The authors dedicate a chapter to looking at the tech industry’s impact on the environment. Electronics factories have been known to pollute communities with toxic materials and chemicals and to poison their own workers. International outrage prompted Apple to say it would conduct “environmental audits,” but the tech industry has yet to take a more stringent stance when it comes to environmental sustainability.
The book reveals the limitations of “corporate social responsibility” schemes. Apple consistently violates its own code of conduct. Time and time again, following allegations by labor rights watchdogs and the media, Apple claims to be conducting on-site investigations, interviews of workers, and audits of factories, and subsequently denies the majority of the findings. After China Labor Watch released a report in 2019 on the use of contract labor, excessive overtime, and unpaid overtime wages, among a string of other violations, Apple stated it had “looked into the claims… and most of the allegations are false.”
If Apple relies on audits at the factories to determine the state of working conditions, then surely these audits are highly questionable; revelations of forced labor have even surfaced. Given the profits Apple makes, it has the capacity for greater oversight. If Apple, one of the most profitable companies in the world, is unable to protect the rights of workers in its supply chain, then one should seriously question the working conditions of smaller companies.
Media exposés at first were integral to shedding light on rights violations at Foxconn and raising awareness. But this has not been enough. Apple’s rights violations have been widely reported over the years, and despite some improvements, these have clearly been limited. Negative media reporting takes a very targeted approach. Where Apple acknowledges that conditions have fallen short of its standards, the company merely addresses the factory in question, rather than making wholesale improvements in the supply chain.
In concluding, the authors look to the future of Foxconn workers and the many constraints they face in improving their lives on the production line. Those include the government’s lax enforcement of laws, its encouragement of the employment of interns, its strict control of unions, and its crushing of labor-rights NGOs. Especially as the company expands across the world, the authors suggest that to make fundamental improvements to workers' lives, a broader movement that connects workers worldwide is indispensable.
With escalating tensions between the U.S. and China, Apple has been shifting its production bases to other countries, and this has been accelerated by the COVID-19 pandemic, which reveals the risks of over-relying on one country for production. Other companies are expected to follow suit.

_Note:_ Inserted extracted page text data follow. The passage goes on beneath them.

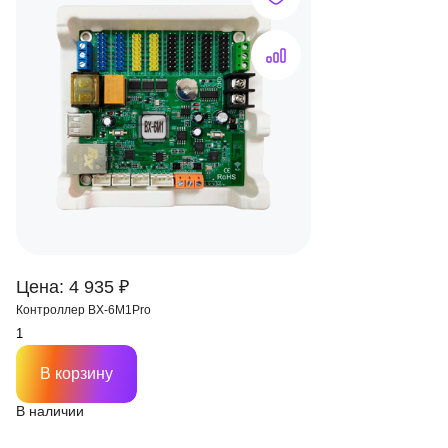
Цена: 4 935 ₽
Контроллер BX-6M1Pro
В корзину
В наличии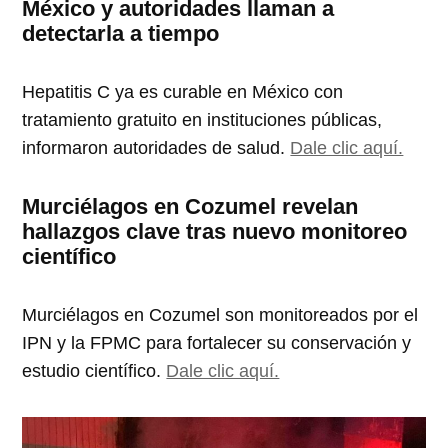
México y autoridades llaman a
detectarla a tiempo
Hepatitis C ya es curable en México con
tratamiento gratuito en instituciones públicas,
informaron autoridades de salud.
Dale clic aquí.
Murciélagos en Cozumel revelan
hallazgos clave tras nuevo monitoreo
científico
Murciélagos en Cozumel son monitoreados por el
IPN y la FPMC para fortalecer su conservación y
estudio científico.
Dale clic aquí.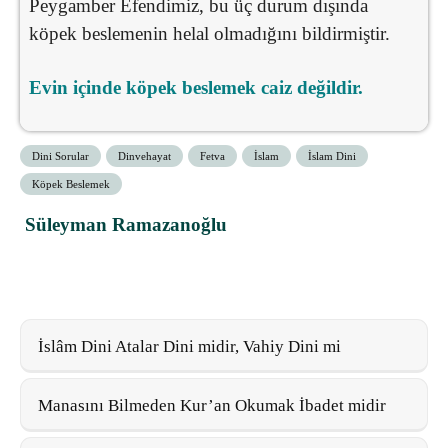
Peygamber Efendimiz, bu üç durum dışında
köpek beslemenin helal olmadığını bildirmiştir.
Evin içinde köpek beslemek caiz değildir.
Dini Sorular
Dinvehayat
Fetva
İslam
İslam Dini
Köpek Beslemek
Süleyman Ramazanoğlu
İslâm Dini Atalar Dini midir, Vahiy Dini mi
Manasını Bilmeden Kur’an Okumak İbadet midir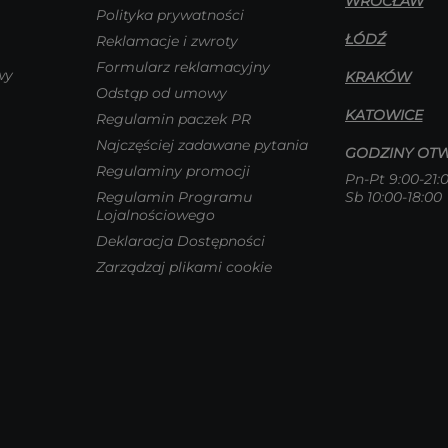
WROCŁAW
Polityka prywatności
ŁÓDŹ
Reklamacje i zwroty
Formularz reklamacyjny
wy
KRAKÓW
Odstąp od umowy
KATOWICE
Regulamin paczek PR
Najczęściej zadawane pytania
GODZINY OTW
Regulaminy promocji
Pn-Pt 9:00-21:
Regulamin Programu
Sb 10:00-18:00
Lojalnościowego
Deklaracja Dostępności
Zarządzaj plikami cookie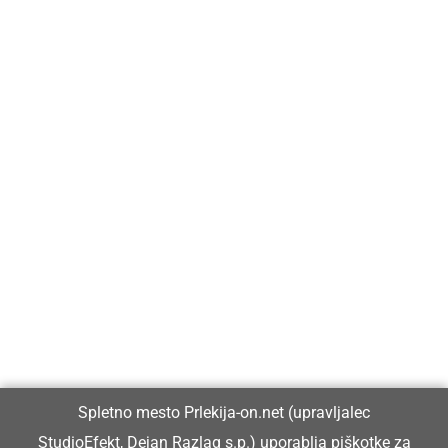
Prlekija-on.net je največji in najbolje obiskan spletni medij v
Prlekiji.
Vpisan je v razvid medijev, ki ga vodi Ministrstvo za kulturo
Republike Slovenije, pod zaporedno številko 1529.
Glavni in odgovorni urednik:
Spletno mesto Prlekija-on.net (upravljalec
Dejan Razlag
StudioEfekt, Dejan Razlag s.p.) uporablja piškotke za
info@prlekija-on.net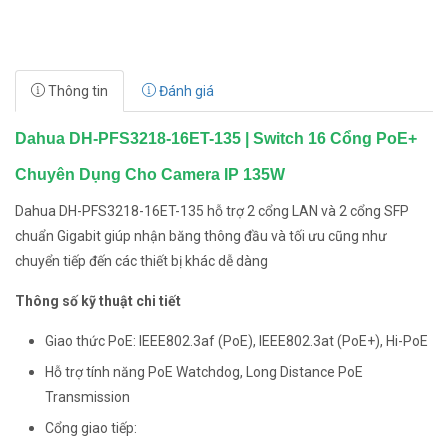
Thông tin
Đánh giá
Dahua DH-PFS3218-16ET-135 | Switch 16 Cổng PoE+
Chuyên Dụng Cho Camera IP 135W
Dahua DH-PFS3218-16ET-135 hỗ trợ 2 cổng LAN và 2 cổng SFP
chuẩn Gigabit giúp nhận băng thông đầu và tối ưu cũng như
chuyển tiếp đến các thiết bị khác dễ dàng
Thông số kỹ thuật chi tiết
Giao thức PoE: IEEE802.3af (PoE), IEEE802.3at (PoE+), Hi-PoE
Hỗ trợ tính năng PoE Watchdog, Long Distance PoE
Transmission
Cổng giao tiếp:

Workers should avoid being caught in the crossfire of the U.S.-China conflict as nationalist sentiments rise in both countries. With the potential relocation of factories, terrible working conditions and workers' struggles against them will only be replicated elsewhere. I echo the authors’ call for “transnational activism in opposition to the oppression of labor wherever it is found.”
Elaine Lu is a labor activist and researcher.